DATA RECORDS —
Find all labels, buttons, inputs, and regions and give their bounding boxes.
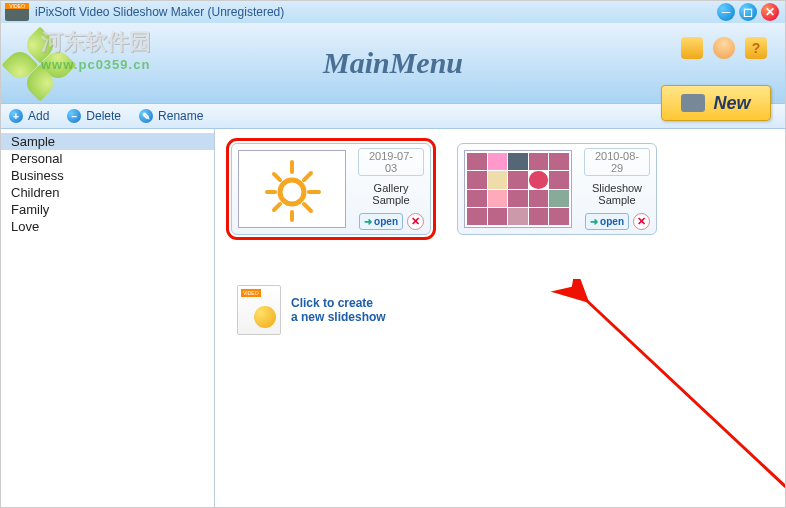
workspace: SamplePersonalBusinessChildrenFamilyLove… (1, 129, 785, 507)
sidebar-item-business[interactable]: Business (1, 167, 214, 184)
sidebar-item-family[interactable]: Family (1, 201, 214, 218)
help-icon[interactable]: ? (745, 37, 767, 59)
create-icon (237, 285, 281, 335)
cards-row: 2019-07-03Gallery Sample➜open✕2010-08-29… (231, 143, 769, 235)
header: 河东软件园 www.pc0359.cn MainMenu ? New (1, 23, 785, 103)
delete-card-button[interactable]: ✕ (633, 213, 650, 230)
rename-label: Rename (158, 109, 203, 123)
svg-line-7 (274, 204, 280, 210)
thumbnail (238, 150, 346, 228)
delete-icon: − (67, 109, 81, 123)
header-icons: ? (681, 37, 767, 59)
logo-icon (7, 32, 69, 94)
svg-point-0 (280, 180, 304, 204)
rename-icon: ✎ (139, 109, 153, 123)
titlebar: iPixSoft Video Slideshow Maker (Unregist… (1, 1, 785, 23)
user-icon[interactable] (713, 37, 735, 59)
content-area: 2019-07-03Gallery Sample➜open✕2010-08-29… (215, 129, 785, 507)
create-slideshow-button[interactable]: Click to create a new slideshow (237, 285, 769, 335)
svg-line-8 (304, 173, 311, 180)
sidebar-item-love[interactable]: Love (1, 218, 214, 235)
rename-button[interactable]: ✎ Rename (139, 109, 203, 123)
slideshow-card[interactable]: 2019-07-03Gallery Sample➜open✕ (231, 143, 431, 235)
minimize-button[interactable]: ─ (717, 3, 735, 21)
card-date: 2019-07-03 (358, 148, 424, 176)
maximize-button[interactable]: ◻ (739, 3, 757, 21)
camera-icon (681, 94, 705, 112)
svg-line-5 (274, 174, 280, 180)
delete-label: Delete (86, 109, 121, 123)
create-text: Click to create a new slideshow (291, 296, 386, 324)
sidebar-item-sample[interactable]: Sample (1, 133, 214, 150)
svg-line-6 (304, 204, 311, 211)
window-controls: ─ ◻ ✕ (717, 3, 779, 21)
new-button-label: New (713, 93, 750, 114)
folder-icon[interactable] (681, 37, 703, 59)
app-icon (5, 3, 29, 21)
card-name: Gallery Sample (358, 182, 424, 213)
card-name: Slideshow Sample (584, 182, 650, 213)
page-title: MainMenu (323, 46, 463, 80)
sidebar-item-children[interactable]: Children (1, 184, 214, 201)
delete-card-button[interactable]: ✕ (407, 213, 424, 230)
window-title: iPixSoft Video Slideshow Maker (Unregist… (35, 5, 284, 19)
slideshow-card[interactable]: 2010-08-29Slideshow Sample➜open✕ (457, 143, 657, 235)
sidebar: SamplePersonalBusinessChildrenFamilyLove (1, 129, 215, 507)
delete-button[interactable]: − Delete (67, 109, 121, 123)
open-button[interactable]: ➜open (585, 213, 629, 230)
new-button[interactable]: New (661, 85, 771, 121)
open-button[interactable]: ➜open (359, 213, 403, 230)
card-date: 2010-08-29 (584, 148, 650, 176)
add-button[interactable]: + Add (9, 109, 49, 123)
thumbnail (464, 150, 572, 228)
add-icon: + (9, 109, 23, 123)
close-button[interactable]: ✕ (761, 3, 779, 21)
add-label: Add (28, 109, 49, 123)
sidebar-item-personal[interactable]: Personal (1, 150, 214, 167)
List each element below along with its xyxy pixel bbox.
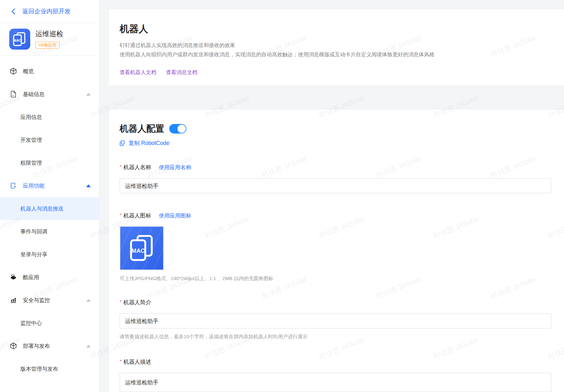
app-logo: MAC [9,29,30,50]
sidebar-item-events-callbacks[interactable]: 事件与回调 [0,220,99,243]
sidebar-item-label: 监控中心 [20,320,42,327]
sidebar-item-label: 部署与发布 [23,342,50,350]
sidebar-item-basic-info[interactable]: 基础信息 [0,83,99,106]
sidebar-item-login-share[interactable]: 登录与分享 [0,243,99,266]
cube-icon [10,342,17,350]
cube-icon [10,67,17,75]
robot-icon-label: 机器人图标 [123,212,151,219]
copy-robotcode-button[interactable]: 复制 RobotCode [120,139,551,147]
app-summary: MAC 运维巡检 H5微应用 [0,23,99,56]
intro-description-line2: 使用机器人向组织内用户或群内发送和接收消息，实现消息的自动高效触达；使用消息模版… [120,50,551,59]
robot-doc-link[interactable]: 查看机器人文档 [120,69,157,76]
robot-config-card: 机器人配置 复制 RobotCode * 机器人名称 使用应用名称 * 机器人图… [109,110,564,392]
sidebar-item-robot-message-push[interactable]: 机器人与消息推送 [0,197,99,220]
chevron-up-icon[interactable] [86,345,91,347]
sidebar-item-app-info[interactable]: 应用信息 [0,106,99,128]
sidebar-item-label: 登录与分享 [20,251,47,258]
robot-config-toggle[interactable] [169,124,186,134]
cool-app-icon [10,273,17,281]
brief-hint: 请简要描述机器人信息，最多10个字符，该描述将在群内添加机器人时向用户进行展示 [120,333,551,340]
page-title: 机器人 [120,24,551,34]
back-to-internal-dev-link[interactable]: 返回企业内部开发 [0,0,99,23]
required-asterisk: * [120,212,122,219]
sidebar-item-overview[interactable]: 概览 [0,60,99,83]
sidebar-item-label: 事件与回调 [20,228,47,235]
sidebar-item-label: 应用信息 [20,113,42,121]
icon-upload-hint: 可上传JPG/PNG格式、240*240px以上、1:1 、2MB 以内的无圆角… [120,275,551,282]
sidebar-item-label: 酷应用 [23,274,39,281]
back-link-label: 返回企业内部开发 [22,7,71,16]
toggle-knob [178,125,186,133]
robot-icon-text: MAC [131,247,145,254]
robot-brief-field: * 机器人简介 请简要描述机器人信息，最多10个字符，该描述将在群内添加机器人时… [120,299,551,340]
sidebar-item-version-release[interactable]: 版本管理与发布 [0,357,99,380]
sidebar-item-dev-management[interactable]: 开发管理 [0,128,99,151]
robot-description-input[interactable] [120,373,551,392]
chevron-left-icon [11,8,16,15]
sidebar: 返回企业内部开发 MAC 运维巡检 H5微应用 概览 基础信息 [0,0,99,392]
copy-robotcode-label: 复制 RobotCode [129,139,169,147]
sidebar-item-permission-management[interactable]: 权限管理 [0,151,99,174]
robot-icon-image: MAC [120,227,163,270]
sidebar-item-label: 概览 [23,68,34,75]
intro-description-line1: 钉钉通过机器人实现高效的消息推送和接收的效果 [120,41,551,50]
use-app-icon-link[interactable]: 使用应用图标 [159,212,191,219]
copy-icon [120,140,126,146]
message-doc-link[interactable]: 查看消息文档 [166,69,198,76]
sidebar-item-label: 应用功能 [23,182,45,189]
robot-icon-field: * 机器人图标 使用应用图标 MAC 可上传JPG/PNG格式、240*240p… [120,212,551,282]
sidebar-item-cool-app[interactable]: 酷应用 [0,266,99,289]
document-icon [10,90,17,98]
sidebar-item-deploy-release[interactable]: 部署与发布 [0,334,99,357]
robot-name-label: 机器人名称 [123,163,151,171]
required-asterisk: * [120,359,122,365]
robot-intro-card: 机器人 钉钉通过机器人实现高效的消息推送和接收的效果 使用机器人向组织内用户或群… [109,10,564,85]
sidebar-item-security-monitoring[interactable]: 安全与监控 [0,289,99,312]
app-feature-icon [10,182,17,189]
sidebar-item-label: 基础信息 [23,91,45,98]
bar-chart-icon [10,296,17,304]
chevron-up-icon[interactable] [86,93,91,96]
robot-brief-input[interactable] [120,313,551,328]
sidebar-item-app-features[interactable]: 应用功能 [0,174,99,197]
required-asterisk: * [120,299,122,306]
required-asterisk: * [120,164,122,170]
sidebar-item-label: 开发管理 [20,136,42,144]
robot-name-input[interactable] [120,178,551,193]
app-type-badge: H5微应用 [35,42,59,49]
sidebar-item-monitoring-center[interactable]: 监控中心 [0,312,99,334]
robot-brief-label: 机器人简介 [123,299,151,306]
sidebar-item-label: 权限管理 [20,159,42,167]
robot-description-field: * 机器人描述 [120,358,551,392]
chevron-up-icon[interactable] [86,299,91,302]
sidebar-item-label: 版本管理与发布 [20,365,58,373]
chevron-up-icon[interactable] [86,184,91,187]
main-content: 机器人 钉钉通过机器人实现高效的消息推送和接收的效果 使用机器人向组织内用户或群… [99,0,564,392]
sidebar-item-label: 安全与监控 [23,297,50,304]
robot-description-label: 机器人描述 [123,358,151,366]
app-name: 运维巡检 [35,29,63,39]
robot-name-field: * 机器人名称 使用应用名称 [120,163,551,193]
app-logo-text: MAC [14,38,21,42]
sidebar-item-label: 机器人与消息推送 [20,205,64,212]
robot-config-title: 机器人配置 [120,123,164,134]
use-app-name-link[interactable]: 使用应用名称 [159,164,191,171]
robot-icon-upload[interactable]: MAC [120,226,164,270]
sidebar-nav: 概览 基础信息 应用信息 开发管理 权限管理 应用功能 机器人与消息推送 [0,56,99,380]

WHAT TO PRODUCE —
If a line in the material above contains "content", show that line.

ANSWER TO THE PROBLEM —
content-area: 2019-07-03Gallery Sample➜open✕2010-08-29… (215, 129, 785, 507)
main-content: 机器人 钉钉通过机器人实现高效的消息推送和接收的效果 使用机器人向组织内用户或群… [99,0,564,392]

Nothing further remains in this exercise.